Energy markets have been rattled by pro-democracy uprisings that have cut off oil exports from Libya and threatened disruptions of crude supplies from major oil producers like Saudi Arabia and Iran.
Benchmark oil has surged more than 20 percent since last month when fighting broke out in Libya. Libya sits on the largest crude reserves in Africa. Until recently, Libya produced nearly 2 percent of the world's oil. Experts say those exports will likely be halted at least for another several months.
Unrest in Bahrain, Yemen and Syria has raised further worries about world oil supplies. Those countries don't produce much oil of their own, but uprisings could interfere with oil shipments in the region. Yemen sits on a strategic shipping lane that handles about 4 million barrels of oil a day.
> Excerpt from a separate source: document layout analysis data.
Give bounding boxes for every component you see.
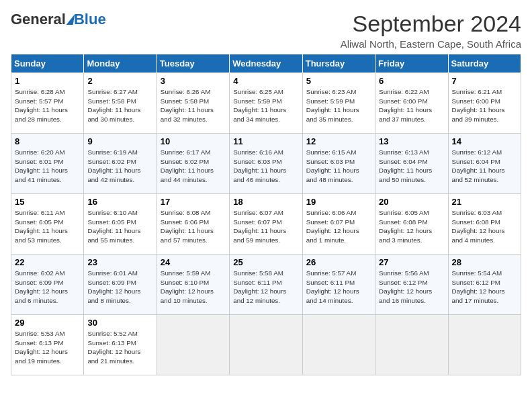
day-number: 19 [306, 197, 371, 207]
calendar-cell [302, 315, 375, 375]
calendar-table: SundayMondayTuesdayWednesdayThursdayFrid… [11, 54, 521, 375]
day-number: 14 [452, 136, 517, 146]
calendar-cell: 26Sunrise: 5:57 AMSunset: 6:11 PMDayligh… [302, 255, 375, 315]
calendar-cell: 29Sunrise: 5:53 AMSunset: 6:13 PMDayligh… [11, 315, 84, 375]
day-info: Sunrise: 5:57 AMSunset: 6:11 PMDaylight:… [306, 269, 371, 306]
day-info: Sunrise: 5:58 AMSunset: 6:11 PMDaylight:… [233, 269, 298, 306]
calendar-cell: 10Sunrise: 6:17 AMSunset: 6:02 PMDayligh… [157, 134, 229, 194]
calendar-cell: 15Sunrise: 6:11 AMSunset: 6:05 PMDayligh… [11, 194, 84, 255]
weekday-header: Saturday [448, 54, 521, 73]
calendar-cell: 2Sunrise: 6:27 AMSunset: 5:58 PMDaylight… [84, 73, 157, 134]
day-number: 21 [452, 197, 517, 207]
calendar-cell: 7Sunrise: 6:21 AMSunset: 6:00 PMDaylight… [448, 73, 521, 134]
weekday-header: Wednesday [230, 54, 302, 73]
calendar-cell: 28Sunrise: 5:54 AMSunset: 6:12 PMDayligh… [448, 255, 521, 315]
day-info: Sunrise: 6:15 AMSunset: 6:03 PMDaylight:… [306, 148, 371, 185]
day-info: Sunrise: 6:20 AMSunset: 6:01 PMDaylight:… [15, 148, 80, 185]
location-subtitle: Aliwal North, Eastern Cape, South Africa [341, 38, 521, 50]
day-info: Sunrise: 6:23 AMSunset: 5:59 PMDaylight:… [306, 87, 371, 124]
day-number: 11 [233, 136, 298, 146]
day-info: Sunrise: 6:22 AMSunset: 6:00 PMDaylight:… [379, 87, 444, 124]
day-info: Sunrise: 6:17 AMSunset: 6:02 PMDaylight:… [161, 148, 226, 185]
calendar-cell: 4Sunrise: 6:25 AMSunset: 5:59 PMDaylight… [230, 73, 302, 134]
calendar-cell: 6Sunrise: 6:22 AMSunset: 6:00 PMDaylight… [375, 73, 448, 134]
calendar-cell: 22Sunrise: 6:02 AMSunset: 6:09 PMDayligh… [11, 255, 84, 315]
calendar-cell: 27Sunrise: 5:56 AMSunset: 6:12 PMDayligh… [375, 255, 448, 315]
calendar-cell: 23Sunrise: 6:01 AMSunset: 6:09 PMDayligh… [84, 255, 157, 315]
calendar-cell [157, 315, 229, 375]
day-info: Sunrise: 6:05 AMSunset: 6:08 PMDaylight:… [379, 208, 444, 245]
day-info: Sunrise: 6:26 AMSunset: 5:58 PMDaylight:… [161, 87, 226, 124]
day-number: 30 [87, 318, 152, 328]
day-number: 13 [379, 136, 444, 146]
day-number: 25 [233, 257, 298, 267]
day-number: 12 [306, 136, 371, 146]
calendar-cell: 3Sunrise: 6:26 AMSunset: 5:58 PMDaylight… [157, 73, 229, 134]
logo-blue-text: Blue [74, 11, 106, 28]
calendar-week-row: 29Sunrise: 5:53 AMSunset: 6:13 PMDayligh… [11, 315, 521, 375]
calendar-week-row: 22Sunrise: 6:02 AMSunset: 6:09 PMDayligh… [11, 255, 521, 315]
weekday-header: Thursday [302, 54, 375, 73]
day-number: 22 [15, 257, 80, 267]
day-info: Sunrise: 6:06 AMSunset: 6:07 PMDaylight:… [306, 208, 371, 245]
calendar-cell: 13Sunrise: 6:13 AMSunset: 6:04 PMDayligh… [375, 134, 448, 194]
calendar-cell: 9Sunrise: 6:19 AMSunset: 6:02 PMDaylight… [84, 134, 157, 194]
day-number: 10 [161, 136, 226, 146]
day-info: Sunrise: 6:13 AMSunset: 6:04 PMDaylight:… [379, 148, 444, 185]
day-number: 23 [87, 257, 152, 267]
calendar-cell: 25Sunrise: 5:58 AMSunset: 6:11 PMDayligh… [230, 255, 302, 315]
day-number: 7 [452, 76, 517, 86]
day-number: 20 [379, 197, 444, 207]
calendar-cell: 20Sunrise: 6:05 AMSunset: 6:08 PMDayligh… [375, 194, 448, 255]
day-number: 24 [161, 257, 226, 267]
calendar-week-row: 1Sunrise: 6:28 AMSunset: 5:57 PMDaylight… [11, 73, 521, 134]
day-info: Sunrise: 6:12 AMSunset: 6:04 PMDaylight:… [452, 148, 517, 185]
calendar-cell: 30Sunrise: 5:52 AMSunset: 6:13 PMDayligh… [84, 315, 157, 375]
day-info: Sunrise: 5:54 AMSunset: 6:12 PMDaylight:… [452, 269, 517, 306]
weekday-header: Friday [375, 54, 448, 73]
day-info: Sunrise: 5:56 AMSunset: 6:12 PMDaylight:… [379, 269, 444, 306]
calendar-cell [375, 315, 448, 375]
day-info: Sunrise: 5:59 AMSunset: 6:10 PMDaylight:… [161, 269, 226, 306]
calendar-cell: 8Sunrise: 6:20 AMSunset: 6:01 PMDaylight… [11, 134, 84, 194]
calendar-cell: 5Sunrise: 6:23 AMSunset: 5:59 PMDaylight… [302, 73, 375, 134]
page-header: General Blue September 2024 Aliwal North… [11, 11, 521, 50]
day-info: Sunrise: 6:19 AMSunset: 6:02 PMDaylight:… [87, 148, 152, 185]
calendar-cell: 24Sunrise: 5:59 AMSunset: 6:10 PMDayligh… [157, 255, 229, 315]
weekday-header: Tuesday [157, 54, 229, 73]
logo: General Blue [11, 11, 106, 28]
day-number: 2 [87, 76, 152, 86]
day-info: Sunrise: 6:27 AMSunset: 5:58 PMDaylight:… [87, 87, 152, 124]
day-number: 15 [15, 197, 80, 207]
calendar-week-row: 15Sunrise: 6:11 AMSunset: 6:05 PMDayligh… [11, 194, 521, 255]
day-number: 5 [306, 76, 371, 86]
day-info: Sunrise: 6:08 AMSunset: 6:06 PMDaylight:… [161, 208, 226, 245]
day-number: 17 [161, 197, 226, 207]
calendar-cell [448, 315, 521, 375]
calendar-cell: 1Sunrise: 6:28 AMSunset: 5:57 PMDaylight… [11, 73, 84, 134]
calendar-cell: 17Sunrise: 6:08 AMSunset: 6:06 PMDayligh… [157, 194, 229, 255]
calendar-cell: 19Sunrise: 6:06 AMSunset: 6:07 PMDayligh… [302, 194, 375, 255]
day-number: 16 [87, 197, 152, 207]
day-number: 6 [379, 76, 444, 86]
day-info: Sunrise: 5:52 AMSunset: 6:13 PMDaylight:… [87, 329, 152, 366]
calendar-cell: 16Sunrise: 6:10 AMSunset: 6:05 PMDayligh… [84, 194, 157, 255]
calendar-cell: 12Sunrise: 6:15 AMSunset: 6:03 PMDayligh… [302, 134, 375, 194]
calendar-cell: 11Sunrise: 6:16 AMSunset: 6:03 PMDayligh… [230, 134, 302, 194]
day-info: Sunrise: 6:28 AMSunset: 5:57 PMDaylight:… [15, 87, 80, 124]
day-info: Sunrise: 6:11 AMSunset: 6:05 PMDaylight:… [15, 208, 80, 245]
weekday-header-row: SundayMondayTuesdayWednesdayThursdayFrid… [11, 54, 521, 73]
weekday-header: Sunday [11, 54, 84, 73]
day-info: Sunrise: 6:02 AMSunset: 6:09 PMDaylight:… [15, 269, 80, 306]
day-number: 3 [161, 76, 226, 86]
day-info: Sunrise: 6:25 AMSunset: 5:59 PMDaylight:… [233, 87, 298, 124]
day-info: Sunrise: 6:10 AMSunset: 6:05 PMDaylight:… [87, 208, 152, 245]
day-number: 8 [15, 136, 80, 146]
day-number: 27 [379, 257, 444, 267]
weekday-header: Monday [84, 54, 157, 73]
day-number: 28 [452, 257, 517, 267]
calendar-cell [230, 315, 302, 375]
calendar-cell: 18Sunrise: 6:07 AMSunset: 6:07 PMDayligh… [230, 194, 302, 255]
day-info: Sunrise: 6:16 AMSunset: 6:03 PMDaylight:… [233, 148, 298, 185]
day-info: Sunrise: 5:53 AMSunset: 6:13 PMDaylight:… [15, 329, 80, 366]
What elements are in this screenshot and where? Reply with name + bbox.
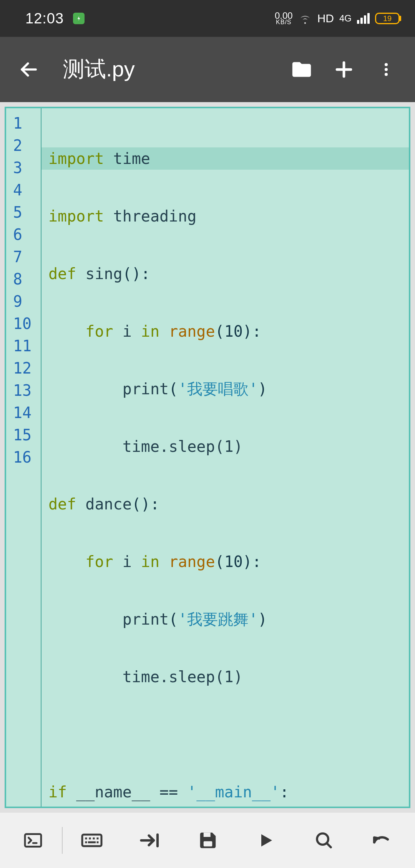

Gasoline pump prices were already at the highest levels for this time of year prior to the Libyan rebellion, and they've now pushed even higher. The national average on Tuesday rose slightly to $3.587 per gallon, according to AAA, Wright Express and Oil Price Information Service. A gallon of regular has climbed 23.3 cents in the last month and 78.7 cents since last year.
Gasoline is now more than $4 per gallon in California, Alaska and Hawaii.
Tom Kloza, publisher and chief oil analyst at Oil Price Information Service, said drivers could be squeezed more in April. 'That's typically when we see some of the biggest price increases' at the gas station, Kloza said.
Economists said the overall impact of higher pump prices is unclear. The Conference Board Consumer Research Center said Tuesday March 29, 2011 that rising food and fuel prices pushed its consumer confidence index in March down to levels that were last seen during the recession.
Yet data from the Energy Department shows gasoline demand rising at the wholesale level compared with last year.